Because of those demand trends, plus the fact that the British announcement had all of June to finish pummeling gold prices, market watchers’ expectations going into last week’s auction were split. Ultimately, the sale was interpreted as a bearish development as much because of what it symbolized as its fundamental effect on the gold market, said analyst Philip Klapwijk of Gold Fields Mineral Services Ltd., a London metals-research firm.
“I think it’s the signaling effect that’s most important here, as much as anything,” Mr. Klapwijk said. “The 25 tons certainly isn’t a huge amount, but the fact that someone’s decided to go from having 17% of their reserves to 7% is significant. This isn’t a Mickey Mouse bank, after all. It’s the Bank of England.”
Cuts Not Seen for Jewelry Buyers
But retailing analysts say those falling commodity prices have not yet resulted in similar cuts for jewelry buyers, and most likely won’t for at least three months. Frequently, they say, manufacturers simply substitute higher-quality gold — for example 18 karats instead of 14 karats — when commodity prices fall, thereby justifying similar prices for their jewelry.
Ms. Kahn says the effect of gold’s commodity price is even more negligible on the type of designer items that her small estate-jewelry company, the House of Kahn, purchases. Nevertheless, she says she gets three to four calls from concerned sellers on any day there’s significant bearish gold-commodity news, such as that of the British auction.
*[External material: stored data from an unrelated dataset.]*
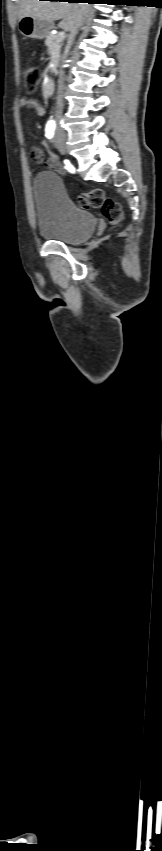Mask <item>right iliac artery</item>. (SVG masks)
Listing matches in <instances>:
<instances>
[{"label":"right iliac artery","mask_w":162,"mask_h":851,"mask_svg":"<svg viewBox=\"0 0 162 851\" xmlns=\"http://www.w3.org/2000/svg\"><path fill=\"white\" fill-rule=\"evenodd\" d=\"M55 125L47 124L45 128V135L48 139H51L54 135Z\"/></svg>","instance_id":"right-iliac-artery-1"}]
</instances>
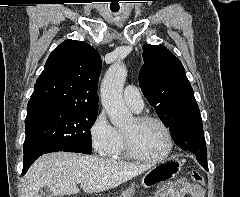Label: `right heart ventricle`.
Masks as SVG:
<instances>
[{"label": "right heart ventricle", "instance_id": "e07e8e85", "mask_svg": "<svg viewBox=\"0 0 240 197\" xmlns=\"http://www.w3.org/2000/svg\"><path fill=\"white\" fill-rule=\"evenodd\" d=\"M118 132V141L116 144L115 149L113 150L110 157L115 160H130L132 157L129 155V153L126 150L123 132L120 130H117Z\"/></svg>", "mask_w": 240, "mask_h": 197}]
</instances>
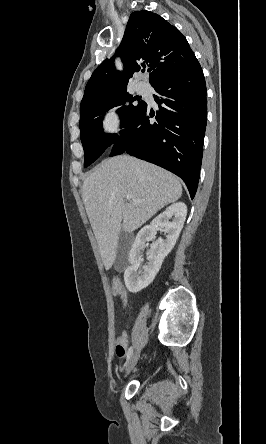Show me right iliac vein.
I'll use <instances>...</instances> for the list:
<instances>
[{"label":"right iliac vein","mask_w":266,"mask_h":444,"mask_svg":"<svg viewBox=\"0 0 266 444\" xmlns=\"http://www.w3.org/2000/svg\"><path fill=\"white\" fill-rule=\"evenodd\" d=\"M139 356H140V349L138 348L132 353V355L126 365V374H129L133 370L134 366L136 365V363L139 359Z\"/></svg>","instance_id":"obj_1"}]
</instances>
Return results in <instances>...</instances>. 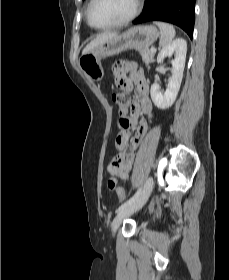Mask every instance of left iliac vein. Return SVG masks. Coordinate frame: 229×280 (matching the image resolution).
<instances>
[{"label":"left iliac vein","mask_w":229,"mask_h":280,"mask_svg":"<svg viewBox=\"0 0 229 280\" xmlns=\"http://www.w3.org/2000/svg\"><path fill=\"white\" fill-rule=\"evenodd\" d=\"M152 189H153V179H152V177H149L146 180L143 190H142L141 194L139 195V197L131 205L123 208L116 214V216L112 222L113 234L116 233L117 229L119 228V226L121 225V223L123 222V220L125 218L132 215L136 211L140 210L145 205L148 198L150 197Z\"/></svg>","instance_id":"1"}]
</instances>
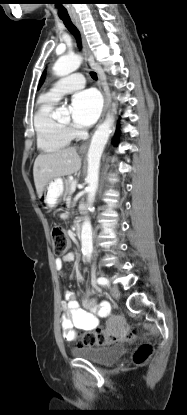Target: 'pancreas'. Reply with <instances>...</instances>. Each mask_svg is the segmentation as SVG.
Wrapping results in <instances>:
<instances>
[{
    "label": "pancreas",
    "instance_id": "pancreas-1",
    "mask_svg": "<svg viewBox=\"0 0 187 415\" xmlns=\"http://www.w3.org/2000/svg\"><path fill=\"white\" fill-rule=\"evenodd\" d=\"M72 182H73V179H71L70 177L65 179V192H64V198H63L64 201H67L72 195V191H71Z\"/></svg>",
    "mask_w": 187,
    "mask_h": 415
}]
</instances>
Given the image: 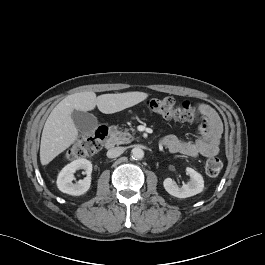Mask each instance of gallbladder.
<instances>
[{
    "instance_id": "bac80fb5",
    "label": "gallbladder",
    "mask_w": 265,
    "mask_h": 265,
    "mask_svg": "<svg viewBox=\"0 0 265 265\" xmlns=\"http://www.w3.org/2000/svg\"><path fill=\"white\" fill-rule=\"evenodd\" d=\"M71 117L77 130L82 134L90 135L97 129L98 120L91 113L74 110Z\"/></svg>"
}]
</instances>
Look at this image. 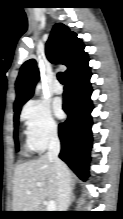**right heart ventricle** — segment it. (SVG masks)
Masks as SVG:
<instances>
[{
	"label": "right heart ventricle",
	"mask_w": 123,
	"mask_h": 219,
	"mask_svg": "<svg viewBox=\"0 0 123 219\" xmlns=\"http://www.w3.org/2000/svg\"><path fill=\"white\" fill-rule=\"evenodd\" d=\"M31 150H35V148L32 146V144L30 143L29 139H27L26 143H25V151L29 152Z\"/></svg>",
	"instance_id": "obj_1"
}]
</instances>
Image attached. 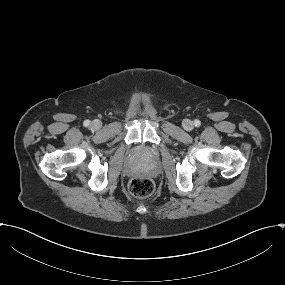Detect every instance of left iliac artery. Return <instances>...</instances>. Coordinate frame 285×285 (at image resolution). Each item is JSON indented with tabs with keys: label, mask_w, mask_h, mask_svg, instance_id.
<instances>
[{
	"label": "left iliac artery",
	"mask_w": 285,
	"mask_h": 285,
	"mask_svg": "<svg viewBox=\"0 0 285 285\" xmlns=\"http://www.w3.org/2000/svg\"><path fill=\"white\" fill-rule=\"evenodd\" d=\"M201 125L200 120L196 119L194 120V126L199 127Z\"/></svg>",
	"instance_id": "obj_1"
}]
</instances>
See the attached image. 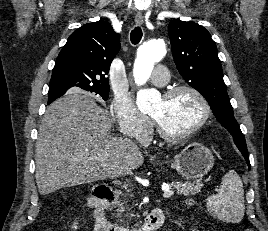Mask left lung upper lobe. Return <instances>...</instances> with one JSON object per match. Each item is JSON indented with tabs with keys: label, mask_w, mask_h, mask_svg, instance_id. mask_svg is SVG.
<instances>
[{
	"label": "left lung upper lobe",
	"mask_w": 268,
	"mask_h": 231,
	"mask_svg": "<svg viewBox=\"0 0 268 231\" xmlns=\"http://www.w3.org/2000/svg\"><path fill=\"white\" fill-rule=\"evenodd\" d=\"M172 55L181 76L208 101L216 119L233 136L240 151H247L243 133L223 80L221 62L210 33L194 22L173 21L168 26Z\"/></svg>",
	"instance_id": "1"
}]
</instances>
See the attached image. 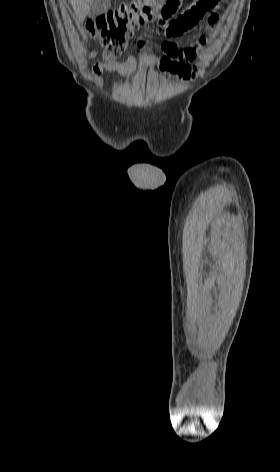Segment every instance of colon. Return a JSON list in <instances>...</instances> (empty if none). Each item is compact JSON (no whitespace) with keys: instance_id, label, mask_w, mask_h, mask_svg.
<instances>
[{"instance_id":"obj_1","label":"colon","mask_w":280,"mask_h":472,"mask_svg":"<svg viewBox=\"0 0 280 472\" xmlns=\"http://www.w3.org/2000/svg\"><path fill=\"white\" fill-rule=\"evenodd\" d=\"M183 0H133L123 3L114 10L90 20L86 24L88 35L97 40L111 58L120 55L136 29L152 22L169 20L181 7ZM219 0H204L199 6L212 10ZM212 14L209 22H215Z\"/></svg>"}]
</instances>
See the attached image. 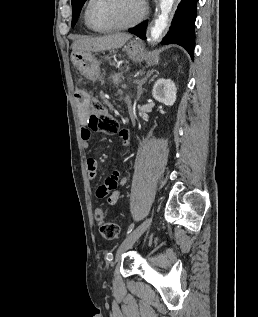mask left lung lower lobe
Returning <instances> with one entry per match:
<instances>
[{
	"mask_svg": "<svg viewBox=\"0 0 258 317\" xmlns=\"http://www.w3.org/2000/svg\"><path fill=\"white\" fill-rule=\"evenodd\" d=\"M198 0H182L175 12L171 27L161 44H178L182 46L194 59L195 20ZM147 21L129 30L130 33L146 39Z\"/></svg>",
	"mask_w": 258,
	"mask_h": 317,
	"instance_id": "left-lung-lower-lobe-1",
	"label": "left lung lower lobe"
}]
</instances>
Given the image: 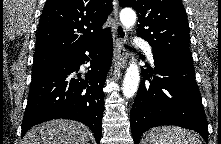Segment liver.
<instances>
[{
  "mask_svg": "<svg viewBox=\"0 0 221 144\" xmlns=\"http://www.w3.org/2000/svg\"><path fill=\"white\" fill-rule=\"evenodd\" d=\"M89 129L76 121L55 119L30 129L23 144H88Z\"/></svg>",
  "mask_w": 221,
  "mask_h": 144,
  "instance_id": "1",
  "label": "liver"
}]
</instances>
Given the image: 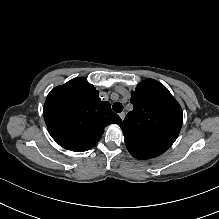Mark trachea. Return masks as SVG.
<instances>
[{"mask_svg":"<svg viewBox=\"0 0 219 219\" xmlns=\"http://www.w3.org/2000/svg\"><path fill=\"white\" fill-rule=\"evenodd\" d=\"M112 108L114 112L120 113L123 110V105L120 102H115Z\"/></svg>","mask_w":219,"mask_h":219,"instance_id":"1","label":"trachea"}]
</instances>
One of her recent customers, retired accountant Claire Fischer, said many older Americans view jewelry as an investment asset, a philosophy Ms. Khan discourages, since jewelry pieces don’t appreciate much in value over time. Craftsmanship and collectible value mostly determines the worth of such jewelry.
“People my age lived through a time when money wasn’t worth anything and banks were no good. For them gold — even their jewelry — was always something they could sell for value if they needed to,” said Ms. Fischer, 75 years old, who says she has tripled the money gained from her jewelry sales on the stock market.
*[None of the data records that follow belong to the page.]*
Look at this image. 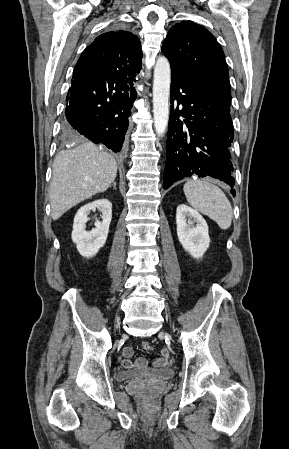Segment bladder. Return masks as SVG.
Wrapping results in <instances>:
<instances>
[{"label": "bladder", "mask_w": 289, "mask_h": 449, "mask_svg": "<svg viewBox=\"0 0 289 449\" xmlns=\"http://www.w3.org/2000/svg\"><path fill=\"white\" fill-rule=\"evenodd\" d=\"M175 375L171 368L162 369H133L120 370L116 373V379L119 382L137 381L143 379L169 380Z\"/></svg>", "instance_id": "1"}]
</instances>
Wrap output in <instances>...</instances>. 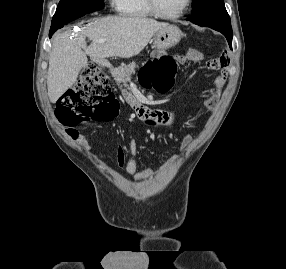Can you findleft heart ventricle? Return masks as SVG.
<instances>
[{
  "instance_id": "1",
  "label": "left heart ventricle",
  "mask_w": 286,
  "mask_h": 269,
  "mask_svg": "<svg viewBox=\"0 0 286 269\" xmlns=\"http://www.w3.org/2000/svg\"><path fill=\"white\" fill-rule=\"evenodd\" d=\"M186 0H156L157 6L164 14L172 15L179 12Z\"/></svg>"
}]
</instances>
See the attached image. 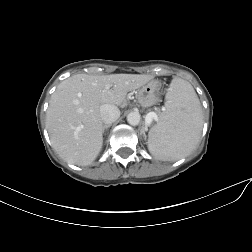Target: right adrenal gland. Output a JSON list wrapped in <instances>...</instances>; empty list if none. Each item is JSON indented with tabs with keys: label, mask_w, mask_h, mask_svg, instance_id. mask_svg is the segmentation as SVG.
Returning <instances> with one entry per match:
<instances>
[{
	"label": "right adrenal gland",
	"mask_w": 252,
	"mask_h": 252,
	"mask_svg": "<svg viewBox=\"0 0 252 252\" xmlns=\"http://www.w3.org/2000/svg\"><path fill=\"white\" fill-rule=\"evenodd\" d=\"M110 126L111 124L104 125L103 132H106L110 128Z\"/></svg>",
	"instance_id": "1"
}]
</instances>
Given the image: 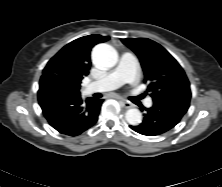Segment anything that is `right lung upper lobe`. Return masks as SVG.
<instances>
[{
  "label": "right lung upper lobe",
  "mask_w": 222,
  "mask_h": 187,
  "mask_svg": "<svg viewBox=\"0 0 222 187\" xmlns=\"http://www.w3.org/2000/svg\"><path fill=\"white\" fill-rule=\"evenodd\" d=\"M108 39L106 36L89 35L70 42L47 63L41 79L46 76L59 77L79 92L81 80L89 74L91 67V49Z\"/></svg>",
  "instance_id": "obj_1"
}]
</instances>
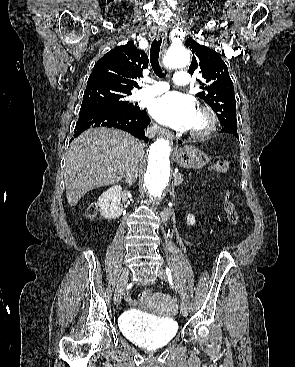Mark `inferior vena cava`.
<instances>
[{
	"label": "inferior vena cava",
	"instance_id": "1",
	"mask_svg": "<svg viewBox=\"0 0 295 367\" xmlns=\"http://www.w3.org/2000/svg\"><path fill=\"white\" fill-rule=\"evenodd\" d=\"M157 130H158L157 126H152L151 128L146 130V136L149 137V138L154 137ZM138 166H139V164L132 163L131 165H129L127 167V169L125 171L126 182L129 185H132V183H134L137 180Z\"/></svg>",
	"mask_w": 295,
	"mask_h": 367
}]
</instances>
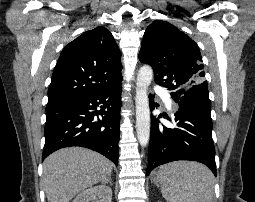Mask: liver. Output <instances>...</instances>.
Wrapping results in <instances>:
<instances>
[{
  "instance_id": "liver-1",
  "label": "liver",
  "mask_w": 255,
  "mask_h": 202,
  "mask_svg": "<svg viewBox=\"0 0 255 202\" xmlns=\"http://www.w3.org/2000/svg\"><path fill=\"white\" fill-rule=\"evenodd\" d=\"M113 164L104 156L81 147L60 149L43 163V183L48 202H69L88 187L104 181Z\"/></svg>"
}]
</instances>
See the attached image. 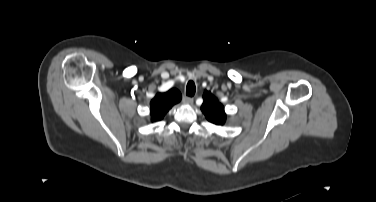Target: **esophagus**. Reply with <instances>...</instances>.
I'll list each match as a JSON object with an SVG mask.
<instances>
[{"label":"esophagus","instance_id":"1","mask_svg":"<svg viewBox=\"0 0 376 202\" xmlns=\"http://www.w3.org/2000/svg\"><path fill=\"white\" fill-rule=\"evenodd\" d=\"M182 101L184 104H192L194 100L191 97L183 96Z\"/></svg>","mask_w":376,"mask_h":202}]
</instances>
Gold Viewed as Important Asset
“This is a different time now, though. Money is better than gold,” she continued. “The times have changed. Unfortunately, some people haven’t.”
Indeed, a recent poll taken by the mining-industry trade group World Gold Council showed that citizens in most industrialized countries still view gold as a valuable asset, even if their governments are busy selling it off. In the survey, 67% of British respondents and 76% of Americans said gold reserves are important to national economic strength.
Similar percentages in both countries said gold reserves are important to maintaining a strong currency.
Gold Council research has also shown public sentiment about gold to be largely uninformed, however. A 1997 poll by the organization, for example, showed that only about 7% of Americans can correctly quote the price of gold on any given day.